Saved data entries
● ● ● ●

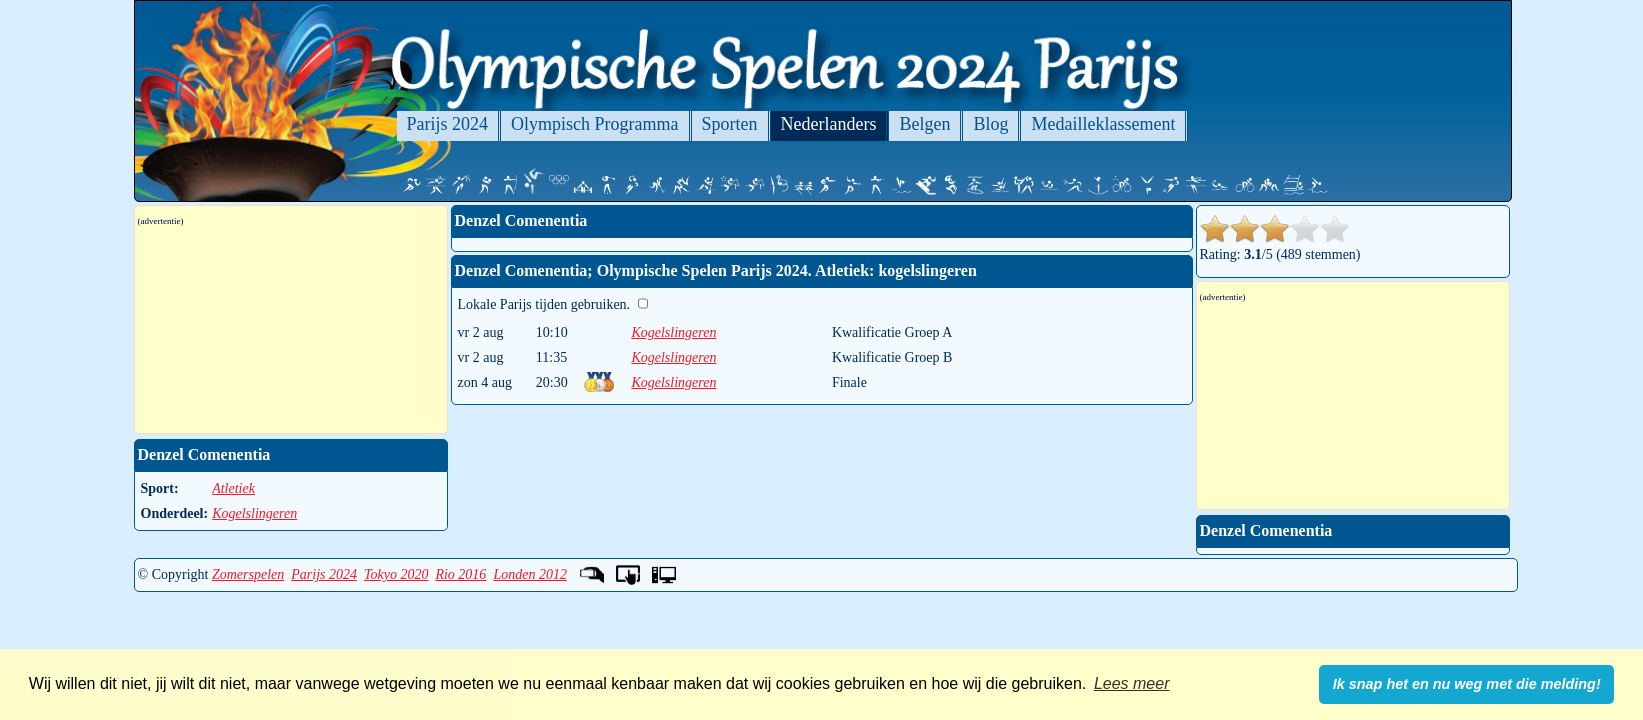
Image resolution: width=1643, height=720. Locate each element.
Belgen (924, 124)
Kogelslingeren (673, 332)
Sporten (730, 124)
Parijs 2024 (448, 124)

● ● ● ●

*Directions for this task:*
A faithful copy of all the data above is required, printed exactly and with no pictures.

*Task result:*
Image resolution: width=1643, height=720. Locate each element.
Belgen (924, 124)
Kogelslingeren (673, 332)
Sporten (730, 124)
Parijs 2024 (448, 124)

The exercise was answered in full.